Born 1980, Tommie Soro is an Irish artist and researcher whose work focuses on how symbolic communications produce meaning and value within particular social structures. Graduating with a Bachelor of Fine Art from Dublin Institute of Technology, he went on to complete a Master of Fine Art at The Dutch Art Institute in the Netherlands and received his PhD on Contemporary Art Discourse from Technological University Dublin. Typically taking the form of interventions in public space, his work proposes that contemporary art has an underutilised potential as a mode of public discourse. In juxtaposition to this public-facing practice, he also produces work in the tradition of institutional critique, often addressing how this tradition functions within the artworld’s reputational economy. Working across a range of mediums, including performance, video, and print, teasing out relationships between form and content is central to his work.
A Cyborg Picnic
A Cyborg Picnic explores the notion of utopia through a contemporary lens. Having lost their absolute claim to truth, the plethora of human origin stories produced in pre-postmodern eras – the Garden of Eden, the emergence of language, the invention of tools, the foundation of democracy, the evolution of homo sapiens – no longer convince us of whence we came. Our postmodern present is equally unsettling as we progress toward global warming, swelling refugee camps, mass species extinction, and so on. A present in which the dualisms we inherited - man and woman, human and animal, human and machine, which are all around us breaking down, continue to divide us. Unmoored by competing origins and disoriented by shifting identities, the postmodern subject cannot believe in inevitable futures. Without comforting narratives of natural origin and utopian end, be that end Heaven or the communist result of Marx’s dialectic, the postmodern subject must find solace in undetermined and surely imperfect futures. In our current fractured states of being, facing the ravaging of our world by global finance, corporatism and neo-fascism, apocalyptic futures have taken on a new meaning. Far from the last judgement, when all will be judged and the cosmic balance restored, the postmodern subject can find comfort in a post-apocalyptic future in which the machinery of mankind, our petty social distinctions and the suffocating pressure of progress are left to ruin amid smoking rubble. A future where cyborgs, free at last, might enjoy a beer while the world burns.

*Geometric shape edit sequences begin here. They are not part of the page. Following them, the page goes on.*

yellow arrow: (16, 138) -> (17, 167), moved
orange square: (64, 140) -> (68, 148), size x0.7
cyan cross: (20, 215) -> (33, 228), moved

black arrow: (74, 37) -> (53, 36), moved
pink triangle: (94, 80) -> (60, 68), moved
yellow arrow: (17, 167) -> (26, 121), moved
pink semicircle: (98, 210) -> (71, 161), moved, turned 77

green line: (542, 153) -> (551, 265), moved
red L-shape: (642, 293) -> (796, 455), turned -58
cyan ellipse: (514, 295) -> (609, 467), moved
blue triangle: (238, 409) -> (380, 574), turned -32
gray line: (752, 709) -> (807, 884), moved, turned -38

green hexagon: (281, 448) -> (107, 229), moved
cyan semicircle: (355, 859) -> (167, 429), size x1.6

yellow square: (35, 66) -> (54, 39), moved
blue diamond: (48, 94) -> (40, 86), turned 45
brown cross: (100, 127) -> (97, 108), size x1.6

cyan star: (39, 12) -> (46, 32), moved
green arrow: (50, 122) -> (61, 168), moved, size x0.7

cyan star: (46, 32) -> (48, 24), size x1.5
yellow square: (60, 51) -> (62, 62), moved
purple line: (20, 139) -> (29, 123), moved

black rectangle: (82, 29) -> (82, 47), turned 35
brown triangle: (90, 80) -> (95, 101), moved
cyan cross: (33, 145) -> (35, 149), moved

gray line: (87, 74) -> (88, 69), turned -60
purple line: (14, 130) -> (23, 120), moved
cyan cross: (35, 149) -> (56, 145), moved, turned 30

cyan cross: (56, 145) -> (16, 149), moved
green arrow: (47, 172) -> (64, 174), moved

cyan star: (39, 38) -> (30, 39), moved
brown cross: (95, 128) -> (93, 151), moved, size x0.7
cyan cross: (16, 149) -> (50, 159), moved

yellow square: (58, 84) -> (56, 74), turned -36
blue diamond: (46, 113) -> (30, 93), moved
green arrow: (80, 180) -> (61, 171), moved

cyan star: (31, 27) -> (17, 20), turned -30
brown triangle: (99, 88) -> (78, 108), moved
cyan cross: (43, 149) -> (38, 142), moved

A magnum opus in the era of Christian supremacy, Hieronymus Bosch’s Garden of Earthly Delights conveyed to its audience their precise location between Paradise lost and Heaven. It explained their roles in the narrative of humanity. A Cyborg Picnic appropriates the form and symbolism-based methodology of this triptych, harnessing its story-telling power to tell a story about subjects who are tired of stories, a story about a world that has no natural order, a story about finding hope in imperfect futures.